**Exercise instructions**
Across the records below, how many lines include the word "text"? State only the number.

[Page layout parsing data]
╔══
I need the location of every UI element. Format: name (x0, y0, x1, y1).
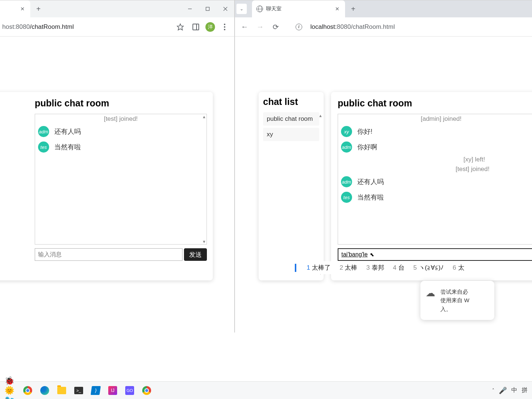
system-message: [test] joined! (338, 164, 532, 174)
message-input[interactable] (35, 248, 183, 261)
chat-message-row: tes 当然有啦 (338, 190, 532, 205)
side-panel-icon[interactable] (190, 21, 202, 33)
edge-taskbar-icon[interactable] (38, 384, 51, 397)
message-input[interactable]: tai'bang'le ⬉ (338, 248, 532, 261)
chat-list-item[interactable]: public chat room (263, 112, 319, 126)
avatar: adm (341, 141, 352, 153)
cloud-icon: ☁ (426, 287, 435, 299)
ime-candidate[interactable]: 1 太棒了 (307, 263, 331, 272)
tab-active[interactable]: ✕ (0, 0, 30, 17)
url-text-host: host:8080 (2, 23, 30, 31)
message-text: 你好! (357, 127, 372, 136)
message-text: 当然有啦 (357, 193, 384, 202)
widgets-icon[interactable]: 🐞🌞🐦 (4, 384, 17, 397)
ime-marker-icon (295, 264, 296, 272)
bing-popup-text: 尝试来自必 使用来自 W 入。 (440, 287, 469, 313)
toolbar: ← → ⟳ i localhost:8080/chatRoom.html (235, 17, 532, 37)
chat-room-card: public chat room [admin] joined! xy 你好! … (331, 92, 532, 280)
bookmark-star-icon[interactable] (174, 21, 186, 33)
system-message: [xy] left! (338, 155, 532, 164)
taskbar: 🐞🌞🐦 >_ ⟩ IJ GO ˄ 🎤 中 拼 (0, 381, 532, 399)
file-explorer-icon[interactable] (55, 384, 68, 397)
avatar: adm (341, 176, 352, 187)
minimize-icon[interactable] (181, 0, 199, 17)
browser-window-left: ✕ + host:8080/chatRoom.html 洋 public cha… (0, 0, 235, 332)
message-area[interactable]: ▲ ▼ [test] joined! adm 还有人吗 tes 当然有啦 (35, 114, 207, 245)
close-window-icon[interactable] (216, 0, 234, 17)
url-text-path: /chatRoom.html (351, 23, 395, 31)
scroll-up-icon[interactable]: ▲ (202, 115, 206, 119)
input-row: 发送 (35, 248, 207, 261)
url-text-host: localhost: (310, 23, 337, 31)
ime-mode-indicator[interactable]: 拼 (522, 386, 528, 394)
send-button[interactable]: 发送 (184, 248, 207, 261)
url-text-port: 8080 (337, 23, 351, 31)
bing-suggestion-popup[interactable]: ☁ 尝试来自必 使用来自 W 入。 (420, 281, 494, 320)
message-area[interactable]: [admin] joined! xy 你好! adm 你好啊 [xy] left… (338, 114, 532, 245)
svg-rect-1 (206, 7, 209, 11)
site-info-icon[interactable]: i (296, 24, 302, 30)
reload-icon[interactable]: ⟳ (270, 21, 282, 33)
language-indicator[interactable]: 中 (511, 386, 517, 394)
chat-message-row: adm 还有人吗 (338, 174, 532, 190)
avatar: xy (341, 126, 352, 137)
menu-icon[interactable] (219, 21, 231, 33)
close-icon[interactable]: ✕ (19, 6, 26, 12)
avatar: adm (38, 126, 49, 137)
intellij-icon[interactable]: IJ (106, 384, 119, 397)
tabs-dropdown-icon[interactable]: ⌄ (236, 4, 247, 14)
toolbar: host:8080/chatRoom.html 洋 (0, 17, 234, 37)
tray-overflow-icon[interactable]: ˄ (492, 388, 494, 393)
system-message: [admin] joined! (338, 114, 532, 124)
ime-candidate[interactable]: 4 台 (393, 263, 405, 272)
input-row: tai'bang'le ⬉ (338, 248, 532, 261)
vscode-icon[interactable]: ⟩ (89, 384, 102, 397)
url-bar[interactable]: host:8080/chatRoom.html (2, 23, 171, 31)
input-ime-value: tai'bang'le (341, 251, 368, 258)
terminal-icon[interactable]: >_ (72, 384, 85, 397)
tab-active[interactable]: 聊天室 ✕ (252, 0, 345, 17)
system-message: [test] joined! (35, 114, 207, 124)
chat-message-row: adm 还有人吗 (35, 124, 207, 139)
titlebar: ⌄ 聊天室 ✕ + (235, 0, 532, 17)
chrome-taskbar-icon[interactable] (21, 384, 34, 397)
url-bar[interactable]: localhost:8080/chatRoom.html (310, 23, 530, 31)
close-icon[interactable]: ✕ (334, 6, 341, 12)
message-text: 当然有啦 (54, 143, 81, 151)
maximize-icon[interactable] (199, 0, 216, 17)
scroll-down-icon[interactable]: ▼ (202, 239, 206, 244)
titlebar: ✕ + (0, 0, 234, 17)
message-text: 还有人吗 (357, 177, 384, 186)
tab-title: 聊天室 (266, 6, 282, 12)
ime-candidate[interactable]: 6 太 (453, 263, 464, 272)
chat-list-item[interactable]: xy (263, 128, 319, 141)
chat-message-row: adm 你好啊 (338, 139, 532, 155)
back-icon[interactable]: ← (239, 21, 250, 33)
svg-marker-4 (177, 24, 184, 30)
ime-candidate[interactable]: 2 太棒 (340, 263, 357, 272)
chat-list-card: chat list public chat room xy ▲ ▼ (259, 92, 324, 280)
new-tab-button[interactable]: + (33, 4, 44, 14)
chat-message-row: xy 你好! (338, 124, 532, 139)
chrome-taskbar-icon[interactable] (140, 384, 153, 397)
goland-icon[interactable]: GO (123, 384, 136, 397)
profile-avatar[interactable]: 洋 (205, 22, 215, 32)
chat-title: public chat room (33, 98, 207, 109)
microphone-icon[interactable]: 🎤 (499, 386, 507, 395)
new-tab-button[interactable]: + (348, 4, 358, 14)
scroll-up-icon[interactable]: ▲ (318, 113, 323, 118)
avatar: tes (38, 141, 49, 153)
ime-candidate[interactable]: 3 泰邦 (366, 263, 384, 272)
message-text: 还有人吗 (54, 127, 81, 136)
globe-icon (256, 6, 263, 12)
ime-candidate[interactable]: 5 ヽ(≧∀≦)ﾉ (413, 263, 444, 272)
url-text-path: /chatRoom.html (30, 23, 74, 31)
chat-list-title: chat list (263, 96, 319, 107)
ime-candidate-popup[interactable]: 1 太棒了 2 太棒 3 泰邦 4 台 5 ヽ(≧∀≦)ﾉ 6 太 (290, 261, 469, 274)
chat-message-row: tes 当然有啦 (35, 139, 207, 155)
avatar: tes (341, 192, 352, 203)
forward-icon: → (254, 21, 266, 33)
message-text: 你好啊 (357, 143, 377, 151)
chat-room-card: public chat room ▲ ▼ [test] joined! adm … (0, 92, 213, 280)
chat-title: public chat room (335, 98, 532, 109)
╚══
**Answer for this exercise**
12